We show that for every homogeneous polynomial of degree $d$, if it has determinantal complexity at most $s$, then it can be computed by a homogeneous algebraic branching program (ABP) of size at most $O(d^5s)$. Moreover, we show that for $\textit{most}$ homogeneous polynomials, the width of the resulting homogeneous ABP is just $s-1$ and the size is at most $O(ds)$. Thus, for constant degree homogeneous polynomials, their determinantal complexity and ABP complexity are within a constant factor of each other and hence, a super-linear lower bound for ABPs for any constant degree polynomial implies a super-linear lower bound on determinantal complexity; this relates two open problems of great interest in algebraic complexity.

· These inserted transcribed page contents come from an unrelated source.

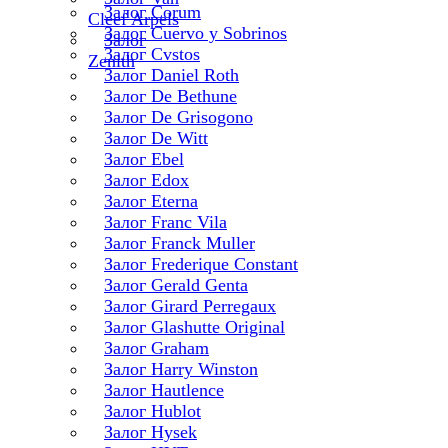
Залог Corum
Cleef Arpels
Залог Cuervo y Sobrinos
Залог
Залог Cvstos
Zenith
Залог Daniel Roth
Залог De Bethune
Залог De Grisogono
Залог De Witt
Залог Ebel
Залог Edox
Залог Eterna
Залог Franc Vila
Залог Franck Muller
Залог Frederique Constant
Залог Gerald Genta
Залог Girard Perregaux
Залог Glashutte Original
Залог Graham
Залог Harry Winston
Залог Hautlence
Залог Hublot
Залог Hysek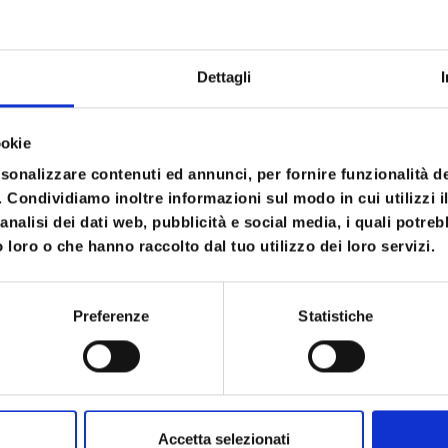
Dettagli
ookie
rsonalizzare contenuti ed annunci, per fornire funzionalità d
o. Condividiamo inoltre informazioni sul modo in cui utilizzi il
letano
al
Convegno Nazionale di AssoCounseling
analisi dei dati web, pubblicità e social media, i quali potre
 loro o che hanno raccolto dal tuo utilizzo dei loro servizi.
o video propone l’intervento della dott.ssa
Anna
 di Aprile 2013. Nel video sono riassunti i sei pass
 la metodologia ideata dal
Prof. George Downing
Preferenze
Statistiche
Accetta selezionati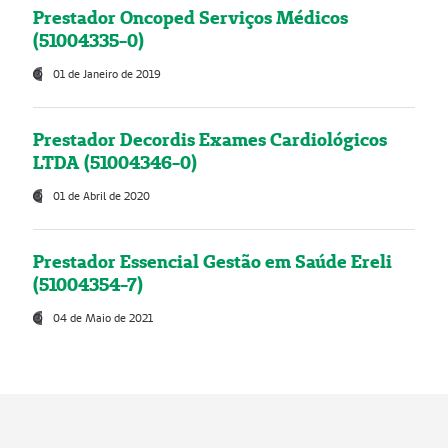
Prestador Oncoped Serviços Médicos
(51004335-0)
01 de Janeiro de 2019
Prestador Decordis Exames Cardiológicos
LTDA (51004346-0)
01 de Abril de 2020
Prestador Essencial Gestão em Saúde Ereli
(51004354-7)
04 de Maio de 2021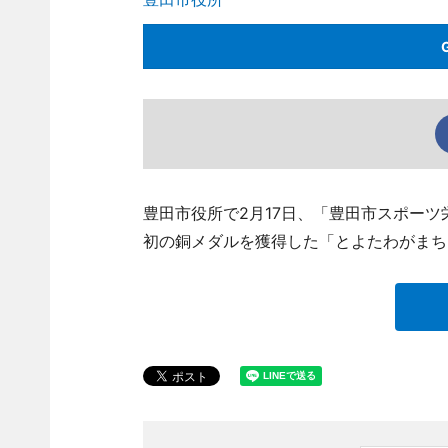
豊田市役所で2月17日、「豊田市スポー
初の銅メダルを獲得した「とよたわがまち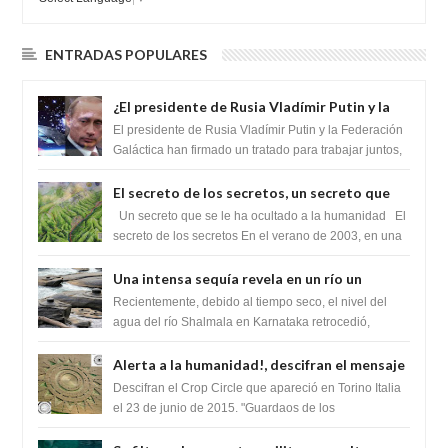
ENTRADAS POPULARES
¿El presidente de Rusia Vladímir Putin y la
Federación Galactica han firmado un
El presidente de Rusia Vladímir Putin y la Federación
tratado para acabar con los Sionistas?
Galáctica han firmado un tratado para trabajar juntos,
para exponer a todos los Si...
El secreto de los secretos, un secreto que
cambiaría por completo el destino de la
Un secreto que se le ha ocultado a la humanidad El
humanidad
secreto de los secretos En el verano de 2003, en una
zona inexplorada de las m...
Una intensa sequía revela en un río un
impresionante hallazgo de miles de Shiva
Recientemente, debido al tiempo seco, el nivel del
Lingas
agua del río Shalmala en Karnataka retrocedió,
revelando la presencia de miles de Shiv...
Alerta a la humanidad!, descifran el mensaje
del Crop Circle de Torino ,Italia
Descifran el Crop Circle que apareció en Torino Italia
el 23 de junio de 2015. "Guardaos de los
extraterrestres con regalos! Esos ...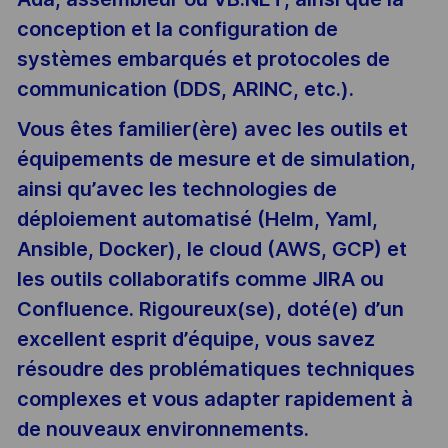
conception et la configuration de
systèmes embarqués et protocoles de
communication (DDS, ARINC, etc.).
Vous êtes familier(ère) avec les outils et
équipements de mesure et de simulation,
ainsi qu’avec les technologies de
déploiement automatisé (Helm, Yaml,
Ansible, Docker), le cloud (AWS, GCP) et
les outils collaboratifs comme JIRA ou
Confluence. Rigoureux(se), doté(e) d’un
excellent esprit d’équipe, vous savez
résoudre des problématiques techniques
complexes et vous adapter rapidement à
de nouveaux environnements.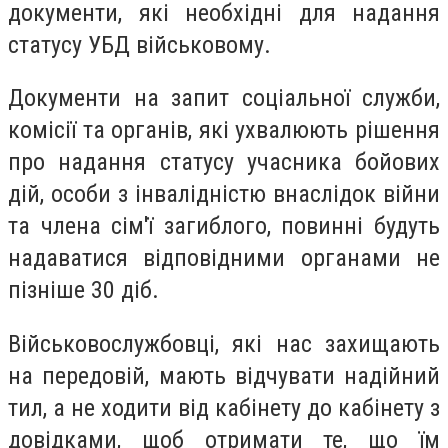
документи, які необхідні для надання
статусу УБД військовому.
Документи на запит соціальної служби,
комісії та органів, які ухвалюють рішення
про надання статусу учасника бойових
дій, особи з інвалідністю внаслідок війни
та члена сім'ї загиблого, повинні будуть
надаватися відповідними органами не
пізніше 30 діб.
Військовослужбовці, які нас захищають
на передовій, мають відчувати надійний
тил, а не ходити від кабінету до кабінету з
довідками, щоб отримати те, що їм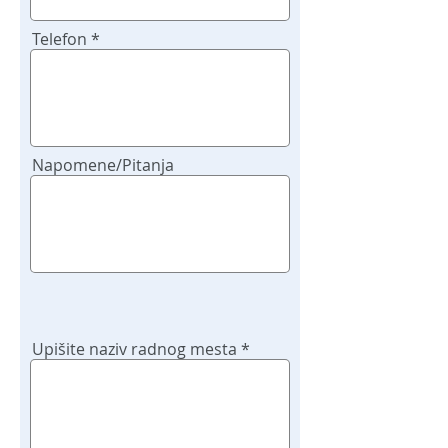
Telefon
Napomene/Pitanja
Upišite naziv radnog mesta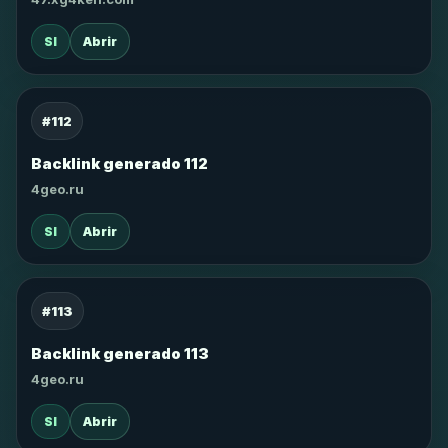
SI
Abrir
#112
Backlink generado 112
4geo.ru
SI
Abrir
#113
Backlink generado 113
4geo.ru
SI
Abrir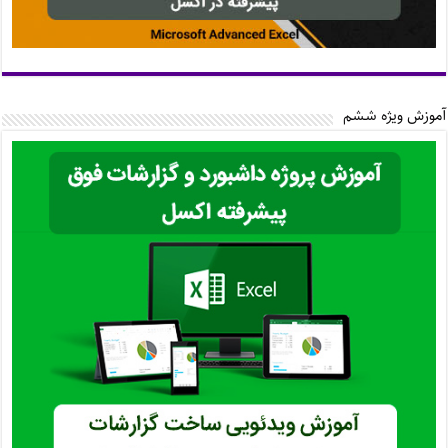
آموزش ویژه ششم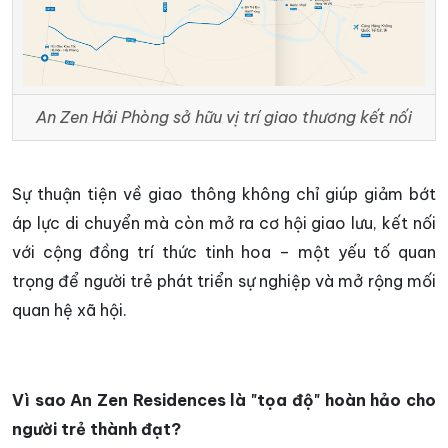
An Zen Hải Phòng sở hữu vị trí giao thương kết nối
Sự thuận tiện về giao thông không chỉ giúp giảm bớt
áp lực di chuyển mà còn mở ra cơ hội giao lưu, kết nối
với cộng đồng trí thức tinh hoa – một yếu tố quan
trọng để người trẻ phát triển sự nghiệp và mở rộng mối
quan hệ xã hội.
Vì sao An Zen Residences là "tọa độ" hoàn hảo cho
người trẻ thành đạt?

As of now, super-linear lower bounds for ABPs are known only for polynomials of growing degree, and for determinantal complexity the best lower bounds are larger than the number of variables only by a constant factor. While determinantal complexity and ABP complexity are classically known to be polynomially equivalent, the standard transformation from the former to the latter incurs a polynomial blow up in size in the process, and thus, it was unclear if a super-linear lower bound for ABPs implies a super-linear lower bound on determinantal complexity. In particular, a size preserving transformation from determinantal complexity to ABPs does not appear to have been known prior to this work, even for constant degree polynomials.
行列式与代数分支程序
我们证明了对于每一个阶次为$d$的齐次多项式,如果它的确定性复杂度不超过$s$,那么它可以用一个最不超过$O(d^5s)$的齐次代数分支程序(ABP)来计算。此外,我们表明,对于$\textit{most}$齐次多项式,得到的齐次ABP的宽度仅为$s-1$,大小最多为$O(ds)$。因此,对于常次齐次多项式,其行列式复杂度和ABP复杂度都在一个常数因子内,因此,任意常次多项式的ABP的超线性下界意味着行列式复杂度的超线性下界;这涉及到代数复杂性中两个非常有趣的开放问题。到目前为止,abp的超线性下界只对级数增长的多项式已知,而对于行列式复杂度,最佳下界只比变量数大一个常数因子。虽然行列式复杂度和ABP复杂度在经典上被认为是多项式等价的,但从前者到后者的标准转换在过程中会导致多项式大小的膨胀,因此,不清楚ABP的超线性下界是否意味着行列式复杂度的超线性下界。特别是,在这项工作之前,从确定性复杂性到abp的大小保持转换似乎并不为人所知,即使对于常次多项式也是如此。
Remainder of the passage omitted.